EXERCISE INSTRUCTIONS = Output each record below exactly as it stands, leaving out the pictures.
*** INFORMATION SUPPLIED ***
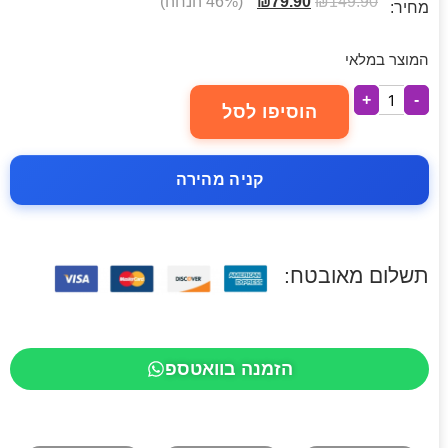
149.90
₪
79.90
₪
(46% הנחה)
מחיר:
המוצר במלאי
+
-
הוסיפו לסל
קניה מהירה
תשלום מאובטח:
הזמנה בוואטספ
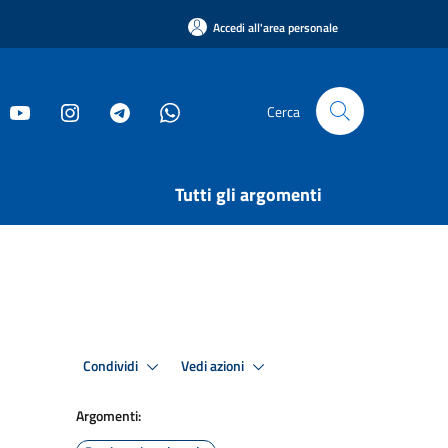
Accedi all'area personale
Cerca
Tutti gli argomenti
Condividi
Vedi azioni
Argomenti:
*** End of INFORMATION SUPPLIED ***
EXPECTED ANSWER =
149.90
₪
79.90
₪
(46% הנחה)
מחיר:
המוצר במלאי
+
-
הוסיפו לסל
קניה מהירה
תשלום מאובטח:
הזמנה בוואטספ
Accedi all'area personale
Cerca
Tutti gli argomenti
Condividi
Vedi azioni
Argomenti:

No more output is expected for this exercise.